Re: LIL- caused by a DiskOnChip? and other SSD questions.

Darren Senn (sinster@scintilla.darkwater.com)
Sat, 22 Mar 1997 14:37:44 -0800 (PST)


I have a lot of experience with all this embedded systems crap, especially
M-Systems, the AMD single-chip boards, etc.

My recommendation is to boot with the DiskOnChip disabled, and add code to
LILO to support the DOC. THen You also have to add a device driver to
Linux to support the DOC, and you're set.

The reason I say this is that first, the DOC is purely a software phenomenon,
that exists in the BIOS. The EEPROM is just an EEPROM, there is nothing
magical that ties it to the DOC setup. Alos, the M-Systems TFFS is a
load of schlock. I've got the spec somewhere in my files, and it is
hopelessly fragile and wasteful. Don't ever make an embedded system
depend on something fragile.

In order to write the drivers, you'll need to find the I/O level
programming for this. There are likely some special opcodes and/or
I/O ports that you'll have to write to in order to drive the memory
mapping. If I remember correctly, these are special opcodes you'll
have to use.

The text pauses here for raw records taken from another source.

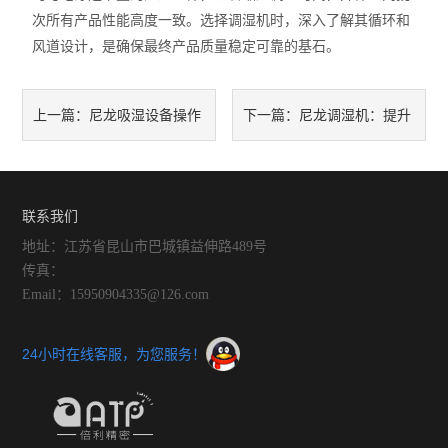
次所有产品性能高度一致。选择调湿机时，深入了解其循环和
风道设计，是确保最终产品质量稳定可靠的基石。
尼龙吸湿设备操作
尼龙调湿机：提升
上一篇：
下一篇：
指南：从入门到精通
尼龙制品性能的关键设备
联系我们
地址：江苏省昆山市巴城镇益伸路489号
传真：
Email：15950904335@126.com
24小时在线客服，为您服务！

I highly recommend using #define macros.

You'll also have to carefully consider which EEPROM you use and how that
meshes with the filesystem. You won't want to use any Intel-type EEPROM or
Flash chips: they have huge erasable blocks, so you'll be stuck either
making a huge RAM cache or dedicating one (or more) erasable blocks for the
cache. THat's nasty. I'd recommend an Atmel 29C040. it's got a 256 byte
erasable block, and since Linux never writes to a hard disk in less than 512
byte increments, you won't need any caching beyond what Linux already gives
you.

I don't know if you'll have to do special stuff to bar the kernel from
accessing the D00000h range or not. I depends on if you want to be
repeatedly remapping the EEPROM or not. That's up to you.